(Transcribed page contents)

--- START ---

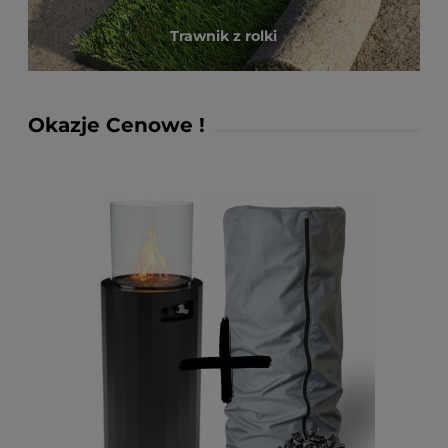
Trawnik z rolki
Okazje Cenowe !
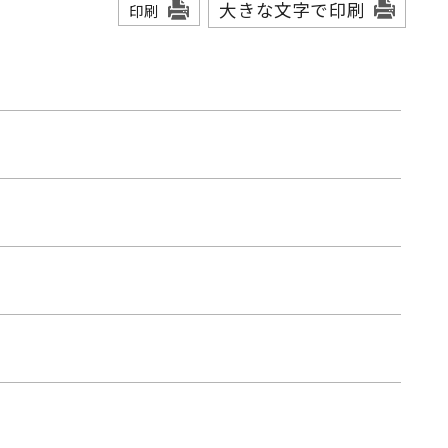
大きな文字で印刷
印刷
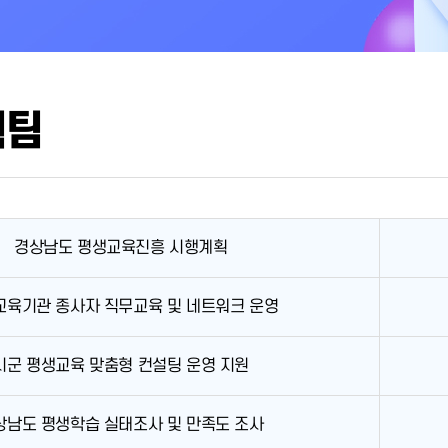
획팀
경상남도 평생교육진흥 시행계획
교육기관 종사자 직무교육 및 네트워크 운영
시군 평생교육 맞춤형 컨설팅 운영 지원
상남도 평생학습 실태조사 및 만족도 조사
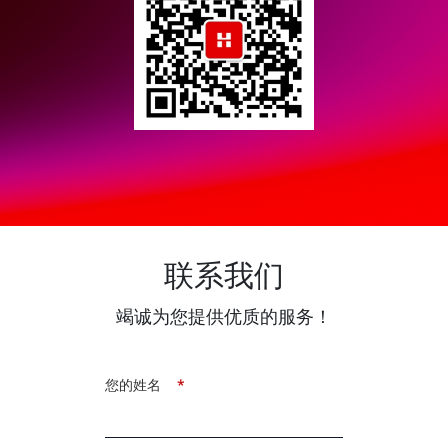
联系我们
竭诚为您提供优质的服务！
您的姓名
*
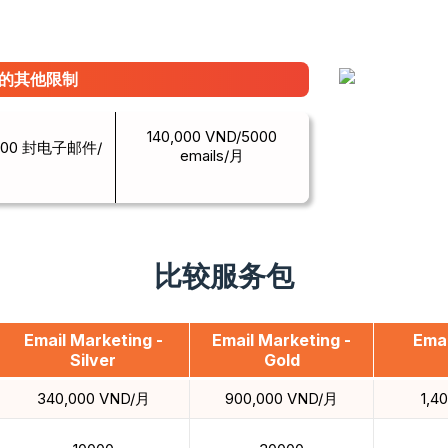
的其他限制
140,000 VND/5000
0 封电子邮件/
emails/月
比较服务包
Email Marketing -
Email Marketing -
Emai
Silver
Gold
340,000 VND/月
900,000 VND/月
1,4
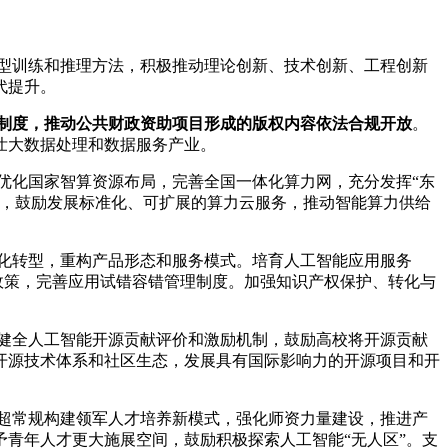
型训练和推理方法，积极推动理论创新、技术创新、工程创新
代提升。
制度，推动公共财政资助项目形成的版权内容依法合规开放
。
壮大数据处理和数据服务产业。
化国家智算资源布局，完善全国一体化算力网，充分发挥“东
式，鼓励发展标准化、可扩展的算力云服务，推动智能算力供给
化转型，重构产品形态和服务模式。培育人工智能应用服务
政策，完善应用试错容错管理制度。加强知识产权保护、转化与
健全人工智能开源贡献评价和激励机制，鼓励高校将开源贡献
开源技术体系和社区生态，发展具有国际影响力的开源项目和开
超常规构建领军人才培养新模式，强化师资力量建设，推进产
青年人才更大施展空间，鼓励积极探索人工智能“无人区”。支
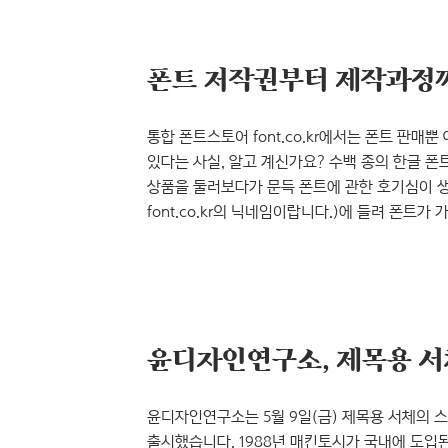
무엇일까요? 한국타이포그라피학회에서 지은 에서
디돈 양식디도체와 보도니..
폰트 저작권부터 제작과정까
통합 폰트스토어 font.co.kr에서는 폰트 판
있다는 사실, 알고 계신가요? 수백 종의 한글 폰
상품을 둘러보다가 문득 폰트에 관한 호기심이 생긴다면
font.co.kr의 닉네임이랍니다.)에 들려 폰트
어떨까요? ‘폰코 스토리’에는 중요한 공지사항이
카테고리별로 간단히 둘러보도록 할까요? Font.c
메인 메뉴 / 출처: font.co.kr ‘폰코 스토리
윤디자인연구소는 5월 9일(금) 제목용 서체의 스
출시했습니다. 1988년 매킨토시가 국내에 도입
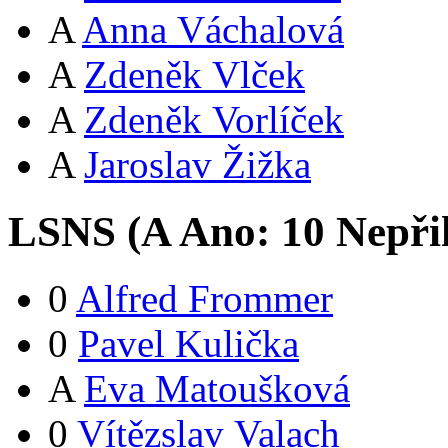
A
Anna Váchalová
A
Zdeněk Vlček
A
Zdeněk Vorlíček
A
Jaroslav Žižka
LSNS (
A
Ano:
1
0
Nepři
0
Alfred Frommer
0
Pavel Kulička
A
Eva Matoušková
0
Vítězslav Valach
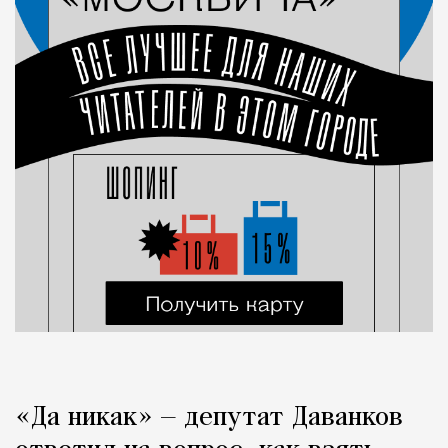
«Да никак» — депутат Даванков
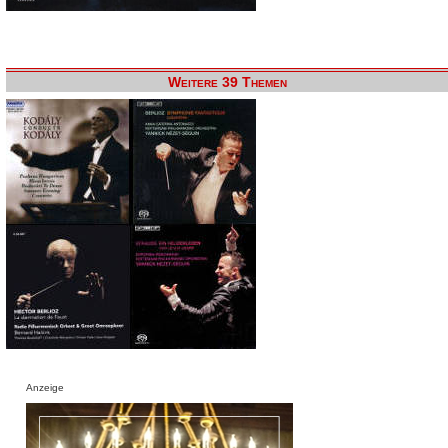
Weitere 39 Themen
Anzeige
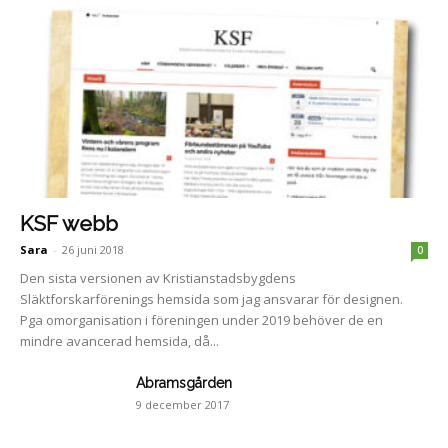
KSF webb
Sara
-
26 juni 2018
0
Den sista versionen av Kristianstadsbygdens
Släktforskarförenings hemsida som jag ansvarar för designen.
Pga omorganisation i föreningen under 2019 behöver de en
mindre avancerad hemsida, då...
Abramsgården
9 december 2017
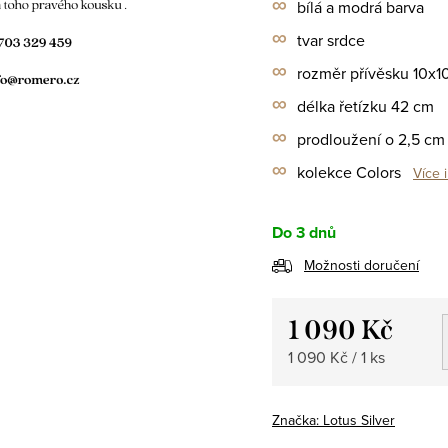
∞
bílá a modrá barva
∞
tvar srdce
∞
rozměr přívěsku 10x
∞
délka řetízku 42 cm
∞
prodloužení o 2,5 cm
∞
kolekce Colors
Více 
Do 3 dnů
Možnosti doručení
1 090 Kč
Měrná
1 090 Kč / 1 ks
cena:
Značka:
Lotus Silver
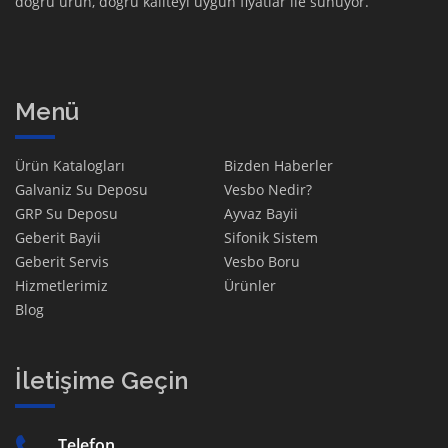
doğru ürün, doğru kaliteyi uygun fiyatlar ile sunuyor.
Menü
Ürün Katalogları
Bizden Haberler
Galvaniz Su Deposu
Vesbo Nedir?
GRP Su Deposu
Ayvaz Bayii
Geberit Bayii
Sifonik Sistem
Geberit Servis
Vesbo Boru
Hizmetlerimiz
Ürünler
Blog
İletişime Geçin
Telefon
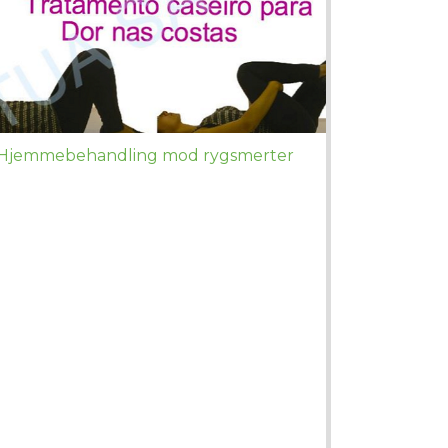
Hjemmebehandling mod rygsmerter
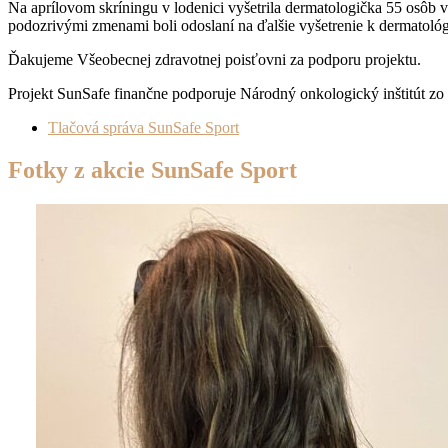
Na aprílovom skríningu v lodenici vyšetrila dermatologička 55 osôb 
podozrivými zmenami boli odoslaní na ďalšie vyšetrenie k dermatológ
Ďakujeme Všeobecnej zdravotnej poisťovni za podporu projektu.
Projekt SunSafe finančne podporuje Národný onkologický inštitút z
Tlačová správa SunSafe Sport
Fotky z akcie SunSafe Sport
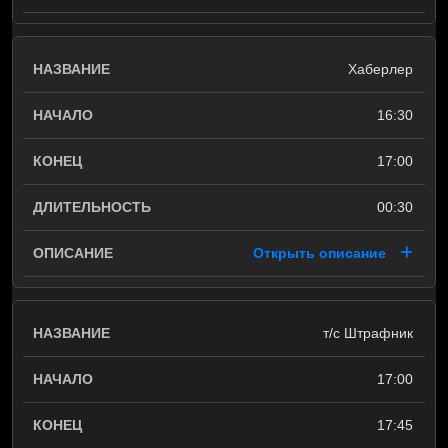
Хаберлер
16:30
17:00
00:30
Открыть описание
т/с Штрафник
17:00
17:45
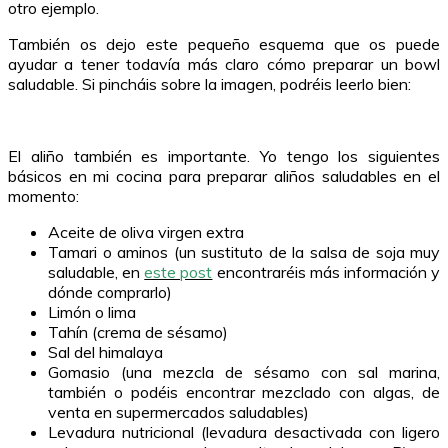
otro ejemplo.
También os dejo este pequeño esquema que os puede
ayudar a tener todavía más claro cómo preparar un bowl
saludable. Si pincháis sobre la imagen, podréis leerlo bien:
El aliño también es importante. Yo tengo los siguientes
básicos en mi cocina para preparar aliños saludables en el
momento:
Aceite de oliva virgen extra
Tamari o aminos (un sustituto de la salsa de soja muy
saludable, en
este post
encontraréis más información y
dónde comprarlo)
Limón o lima
Tahín (crema de sésamo)
Sal del himalaya
Gomasio (una mezcla de sésamo con sal marina,
también o podéis encontrar mezclado con algas, de
venta en supermercados saludables)
Levadura nutricional (levadura desactivada con ligero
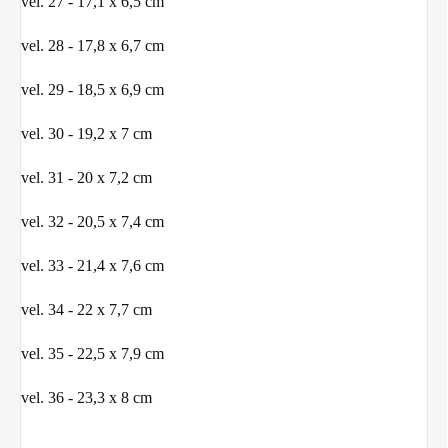
vel. 27 - 17,1 x 6,5 cm
vel. 28 - 17,8 x 6,7 cm
vel. 29 - 18,5 x 6,9 cm
vel. 30 - 19,2 x 7 cm
vel. 31 - 20 x 7,2 cm
vel. 32 - 20,5 x 7,4 cm
vel. 33 - 21,4 x 7,6 cm
vel. 34 - 22 x 7,7 cm
vel. 35 - 22,5 x 7,9 cm
vel. 36 - 23,3 x 8 cm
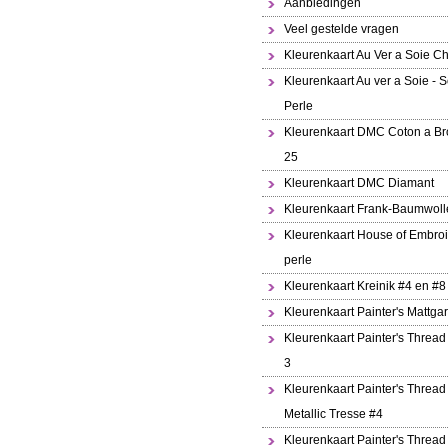
Aanbiedingen
Veel gestelde vragen
Kleurenkaart Au Ver a Soie Ch
Kleurenkaart Au ver a Soie - S
Perle
Kleurenkaart DMC Coton a Br
25
Kleurenkaart DMC Diamant
Kleurenkaart Frank-Baumwoll
Kleurenkaart House of Embroi
perle
Kleurenkaart Kreinik #4 en #8
Kleurenkaart Painter's Mattga
Kleurenkaart Painter's Thread
3
Kleurenkaart Painter's Thread
Metallic Tresse #4
Kleurenkaart Painter's Thread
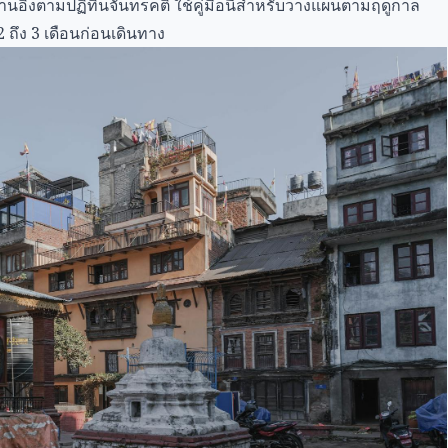
นอิงตามปฏิทินจันทรคติ ใช้คู่มือนี้สำหรับวางแผนตามฤดูกาล
2 ถึง 3 เดือนก่อนเดินทาง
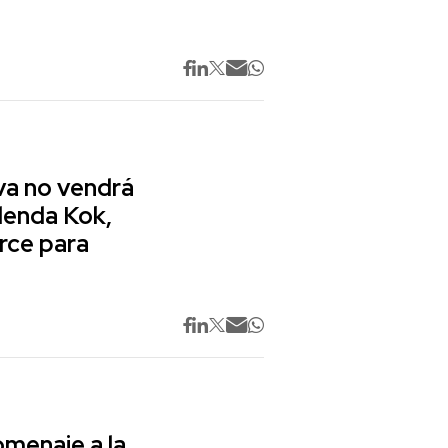
va no vendrá
lenda Kok,
rce para
omenaje a la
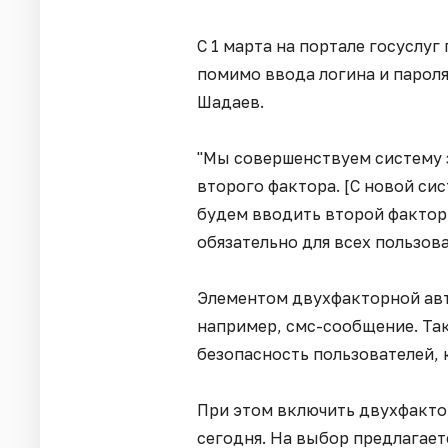
С 1 марта на портале госуслу
помимо ввода логина и пароля
Шадаев.
"Мы совершенствуем систему 
второго фактора. [С новой си
будем вводить второй фактор 
обязательно для всех пользова
Элементом двухфакторной авт
например, смс-сообщение. Та
безопасность пользователей,
При этом включить двухфакто
сегодня. На выбор предлагает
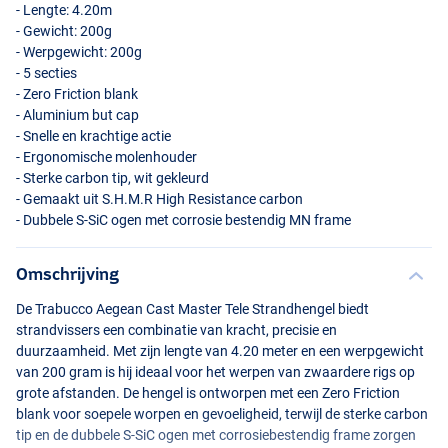
- Lengte: 4.20m
- Gewicht: 200g
- Werpgewicht: 200g
- 5 secties
- Zero Friction blank
- Aluminium but cap
- Snelle en krachtige actie
- Ergonomische molenhouder
- Sterke carbon tip, wit gekleurd
- Gemaakt uit S.H.M.R High Resistance carbon
- Dubbele S-SiC ogen met corrosie bestendig MN frame
Omschrijving
De Trabucco Aegean Cast Master Tele Strandhengel biedt
strandvissers een combinatie van kracht, precisie en
duurzaamheid. Met zijn lengte van 4.20 meter en een werpgewicht
van 200 gram is hij ideaal voor het werpen van zwaardere rigs op
grote afstanden. De hengel is ontworpen met een Zero Friction
blank voor soepele worpen en gevoeligheid, terwijl de sterke carbon
tip en de dubbele S-SiC ogen met corrosiebestendig frame zorgen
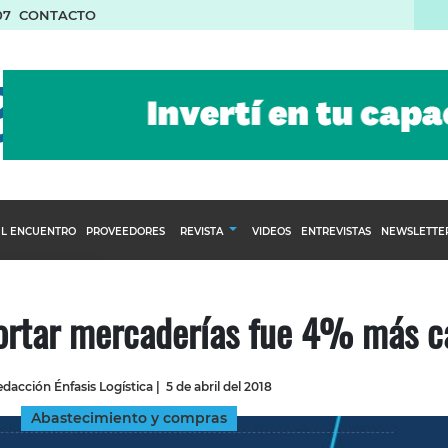
07
CONTACTO
L ENCUENTRO
PROVEEDORES
REVISTA
VIDEOS
ENTREVISTAS
NEWSLETTE
Calendario Editorial
to y compras
Ediciones Anteriores
ortar mercaderías fue 4% más c
nventarios
inistro del Agro
dacción Énfasis Logística
|
5 de abril del 2018
stribución
Abastecimiento y compras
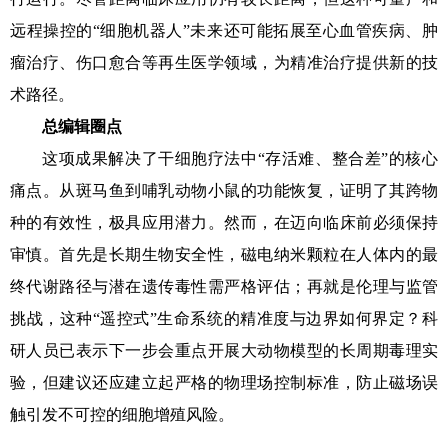
远程操控的“细胞机器人”未来还可能拓展至心血管疾病、肿
瘤治疗、伤口愈合等再生医学领域，为精准治疗提供新的技
术路径。
总编辑圈点
这项成果解决了干细胞疗法中“存活难、整合差”的核心
痛点。从斑马鱼到哺乳动物小鼠的功能恢复，证明了其跨物
种的有效性，极具应用潜力。然而，在迈向临床前必须保持
审慎。首先是长期生物安全性，磁电纳米颗粒在人体内的最
终代谢路径与潜在遗传毒性需严格评估；再就是伦理与监管
挑战，这种“遥控式”生命系统的精准度与边界如何界定？科
研人员已表示下一步会重点开展大动物模型的长周期毒理实
验，但建议还应建立起严格的物理场控制标准，防止磁场误
触引发不可控的细胞增殖风险。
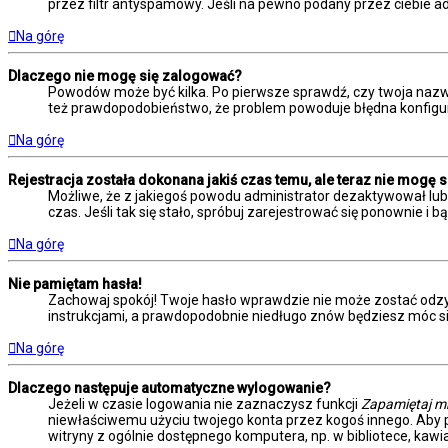
przez filtr antyspamowy. Jeśli na pewno podany przez ciebie ad
Na górę
Dlaczego nie mogę się zalogować?
Powodów może być kilka. Po pierwsze sprawdź, czy twoja nazwa u
też prawdopodobieństwo, że problem powoduje błędna konfiguracj
Na górę
Rejestracja została dokonana jakiś czas temu, ale teraz nie mogę 
Możliwe, że z jakiegoś powodu administrator dezaktywował lub u
czas. Jeśli tak się stało, spróbuj zarejestrować się ponownie
Na górę
Nie pamiętam hasła!
Zachowaj spokój! Twoje hasło wprawdzie nie może zostać odzys
instrukcjami, a prawdopodobnie niedługo znów będziesz móc s
Na górę
Dlaczego następuje automatyczne wylogowanie?
Jeżeli w czasie logowania nie zaznaczysz funkcji
Zapamiętaj m
niewłaściwemu użyciu twojego konta przez kogoś innego. Ab
witryny z ogólnie dostępnego komputera, np. w bibliotece, kawiar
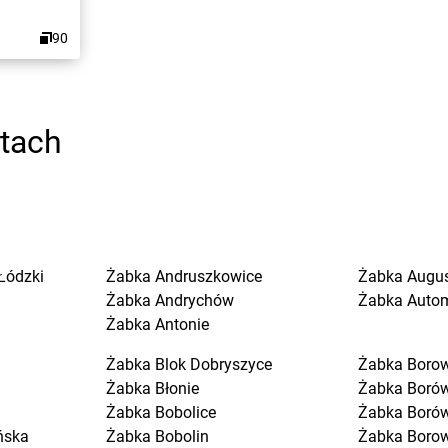
90
stach
Łódzki
Żabka
Andruszkowice
Żabka
Augu
Żabka
Andrychów
Żabka
Auto
Żabka
Antonie
Żabka
Blok Dobryszyce
Żabka
Boro
Żabka
Błonie
Żabka
Boró
Żabka
Bobolice
Żabka
Boró
ńska
Żabka
Bobolin
Żabka
Boro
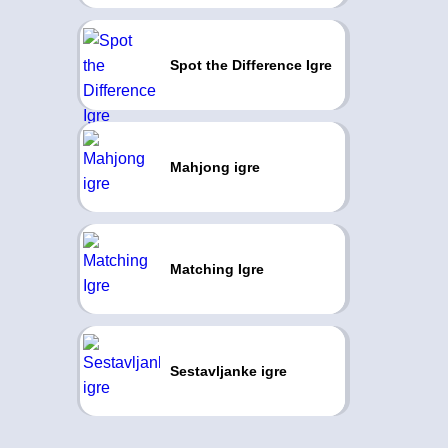
Spot the Difference Igre
Mahjong igre
Matching Igre
Sestavljanke igre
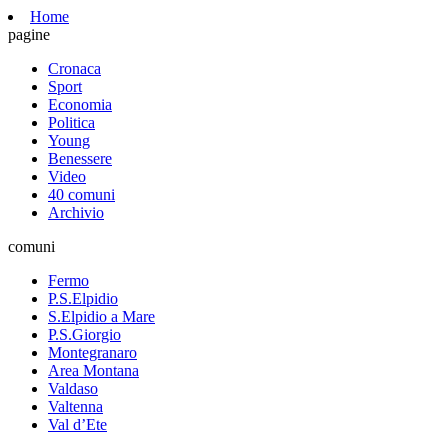
Home
pagine
Cronaca
Sport
Economia
Politica
Young
Benessere
Video
40 comuni
Archivio
comuni
Fermo
P.S.Elpidio
S.Elpidio a Mare
P.S.Giorgio
Montegranaro
Area Montana
Valdaso
Valtenna
Val d’Ete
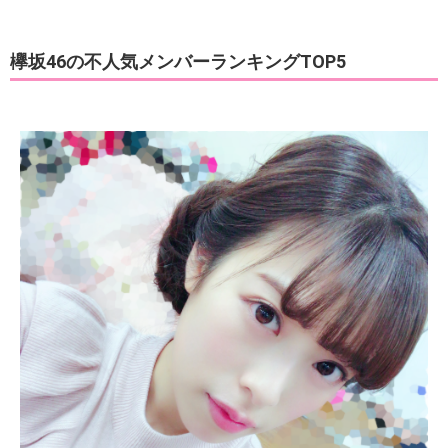
欅坂46の不人気メンバーランキングTOP5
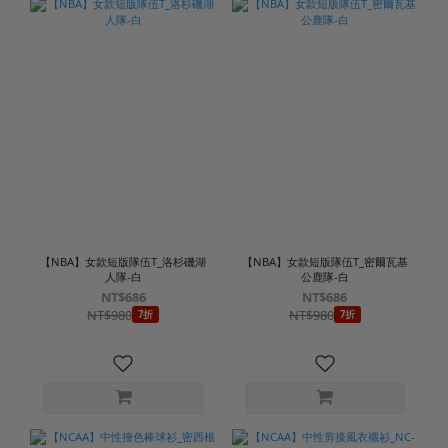
【NBA】女款短版隊伍T_洛杉磯湖
【NBA】女款短版隊伍T_密爾瓦基
人隊-白
公鹿隊-白
NT$686
NT$686
NT$980
NT$980
7折
7折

--- END ---

Across all the records above, find each line with "frame" in it and copy it.

- Dubbele S-SiC ogen met corrosie bestendig MN frame
tip en de dubbele S-SiC ogen met corrosiebestendig frame zorgen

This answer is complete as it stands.